In Helen Seymour’s fantastic debut collection, the poems fizz with controlled anger, satire, and surreal examples of how we navigate a society that constantly dehumanises disabled people.
A lot of the poems echoed my own experience as a disabled person: ending up in A&E and being asked your level of pain from nought to ten: "you have to say nine; if you say ten they think you’re being over-dramatic." Or, feeling disembodied when your condition is being described by a health professional, as Seymour describes in a sequence of short prose poems, "24 Hours in A&E": "Before they clean the blood off, they lever out the driftwood," and in the list poem "Spinal Fusion," where each line begins "the patient will …"
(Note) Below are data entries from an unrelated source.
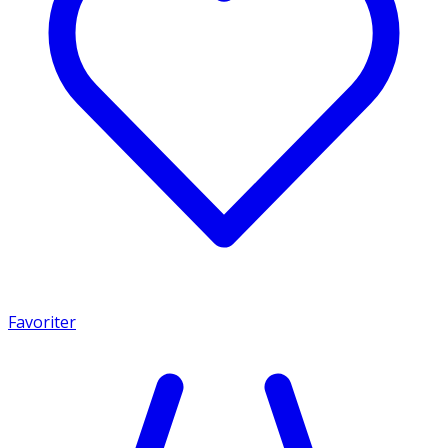
Favoriter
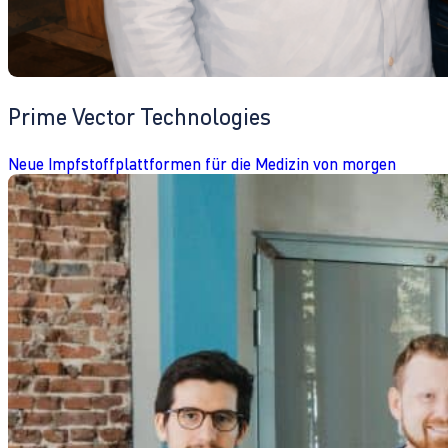
Prime Vector Technologies
Neue Impfstoffplattformen für die Medizin von morgen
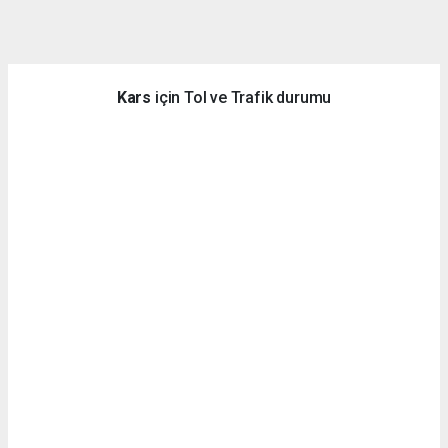
dini
chat
Kars
için Tol ve Trafik durumu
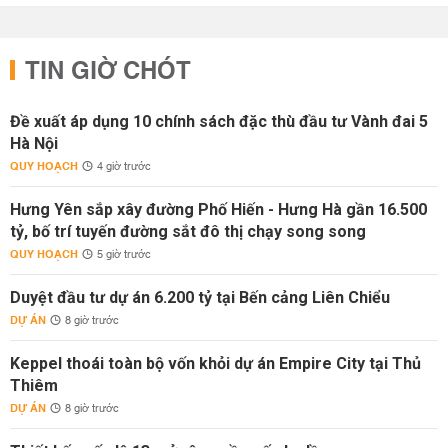
TIN GIỜ CHÓT
Đề xuất áp dụng 10 chính sách đặc thù đầu tư Vành đai 5
Hà Nội
QUY HOẠCH
4 giờ trước
Hưng Yên sắp xây đường Phố Hiến - Hưng Hà gần 16.500
tỷ, bố trí tuyến đường sắt đô thị chạy song song
QUY HOẠCH
5 giờ trước
Duyệt đầu tư dự án 6.200 tỷ tại Bến cảng Liên Chiểu
DỰ ÁN
8 giờ trước
Keppel thoái toàn bộ vốn khỏi dự án Empire City tại Thủ
Thiêm
DỰ ÁN
8 giờ trước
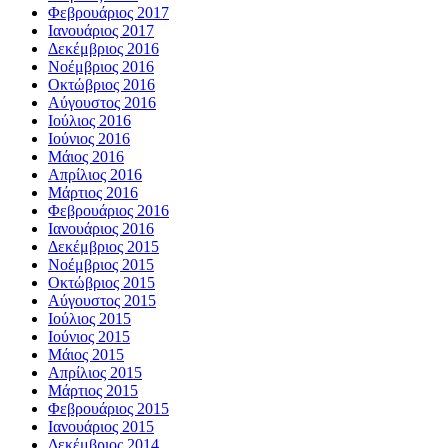
Φεβρουάριος 2017
Ιανουάριος 2017
Δεκέμβριος 2016
Νοέμβριος 2016
Οκτώβριος 2016
Αύγουστος 2016
Ιούλιος 2016
Ιούνιος 2016
Μάιος 2016
Απρίλιος 2016
Μάρτιος 2016
Φεβρουάριος 2016
Ιανουάριος 2016
Δεκέμβριος 2015
Νοέμβριος 2015
Οκτώβριος 2015
Αύγουστος 2015
Ιούλιος 2015
Ιούνιος 2015
Μάιος 2015
Απρίλιος 2015
Μάρτιος 2015
Φεβρουάριος 2015
Ιανουάριος 2015
Δεκέμβριος 2014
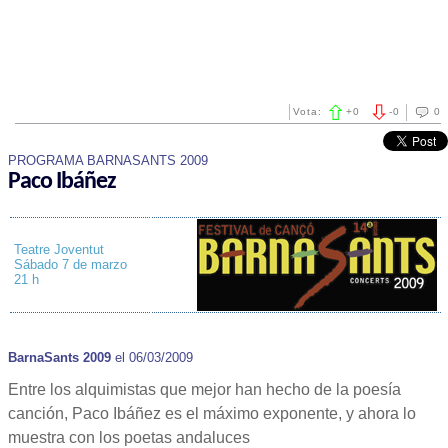
Vota:
+
0
-
0
0
PROGRAMA BARNASANTS 2009
Paco Ibáñez
Teatre Joventut
Sábado 7 de marzo
21 h
BarnaSants 2009
el 06/03/2009
Entre los alquimistas que mejor han hecho de la poesía
canción, Paco Ibáñez es el máximo exponente, y ahora lo
muestra con los poetas andaluces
There is a central sequence, "Where is Hugo," about an abduction of a pig by a vegan, with a stand-out sestina "Chase the Forest," which like a number of the poems leaves you breathless with its pace and message. In "My Time in the Hospital," Seymour subverts the idea of passivity, with short lines and direct tense: "Mate, mate - / honestly - / I’m breathing with three lungs."
The most shocking poems are where Seymour rearranges the words of official reports, which further demonstrates the alienation of disabled people. In "Case dismissed of Slaying of Deformed Baby," a baby with a cleft palate was thrown to the floor at birth, and the perpetrator unpunished. The jolting juxtaposition of the words reflects society’s cognitive dissonance and lack of accountability: "Slammed one. Slammed seven. Bring in a realizing. Murder appealed the murder. Sustain."
Seymour utilises the surreal and satire to face up to such injustices and there is much arresting imagery; "I’m sucking in the air of a bouncy castle / breathing in the bumps." Not only is this an impressive debut, it is an impressive and urgent collection, full stop.